◆ Extracted information:
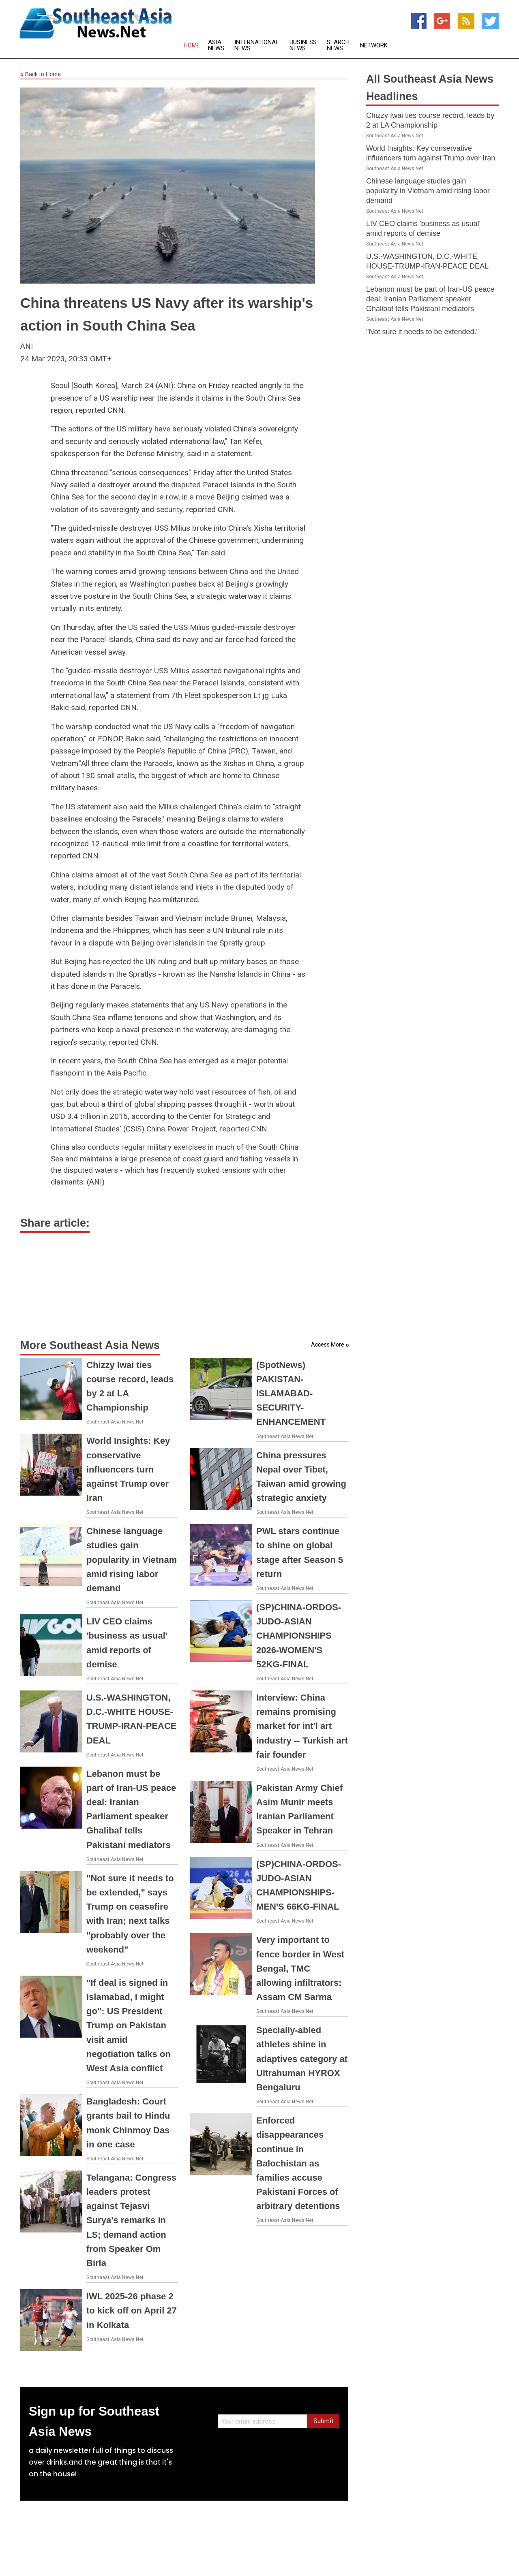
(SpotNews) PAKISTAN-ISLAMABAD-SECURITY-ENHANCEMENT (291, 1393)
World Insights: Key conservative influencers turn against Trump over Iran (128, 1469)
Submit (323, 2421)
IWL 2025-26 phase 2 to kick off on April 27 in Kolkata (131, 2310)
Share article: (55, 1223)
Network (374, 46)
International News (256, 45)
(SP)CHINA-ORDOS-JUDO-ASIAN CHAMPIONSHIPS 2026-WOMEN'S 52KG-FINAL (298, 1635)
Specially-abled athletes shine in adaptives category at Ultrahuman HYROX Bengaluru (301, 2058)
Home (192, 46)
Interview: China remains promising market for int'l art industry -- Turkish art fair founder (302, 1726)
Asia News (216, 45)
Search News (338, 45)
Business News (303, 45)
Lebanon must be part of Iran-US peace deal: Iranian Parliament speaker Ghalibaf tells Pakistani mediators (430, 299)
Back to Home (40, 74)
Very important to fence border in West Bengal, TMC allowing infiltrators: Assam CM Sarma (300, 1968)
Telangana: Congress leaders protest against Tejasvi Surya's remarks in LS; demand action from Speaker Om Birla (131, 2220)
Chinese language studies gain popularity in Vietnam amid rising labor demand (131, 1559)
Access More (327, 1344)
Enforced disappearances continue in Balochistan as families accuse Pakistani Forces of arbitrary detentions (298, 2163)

◆ Problem details: Print exactly the lines from the one with "Share article: (55, 1223)" through the last line of the material, including both, and no others.

◆ Response for this exercise:
Share article: (55, 1223)
Network (374, 46)
International News (256, 45)
(SP)CHINA-ORDOS-JUDO-ASIAN CHAMPIONSHIPS 2026-WOMEN'S 52KG-FINAL (298, 1635)
Specially-abled athletes shine in adaptives category at Ultrahuman HYROX Bengaluru (301, 2058)
Home (192, 46)
Interview: China remains promising market for int'l art industry -- Turkish art fair founder (302, 1726)
Asia News (216, 45)
Search News (338, 45)
Business News (303, 45)
Lebanon must be part of Iran-US peace deal: Iranian Parliament speaker Ghalibaf tells Pakistani mediators (430, 299)
Back to Home (40, 74)
Very important to fence border in West Bengal, TMC allowing infiltrators: Assam CM Sarma (300, 1968)
Telangana: Congress leaders protest against Tejasvi Surya's remarks in LS; demand action from Speaker Om Birla (131, 2220)
Chinese language studies gain popularity in Vietnam amid rising labor demand (131, 1559)
Access More (327, 1344)
Enforced disappearances continue in Balochistan as families accuse Pakistani Forces of arbitrary detentions (298, 2163)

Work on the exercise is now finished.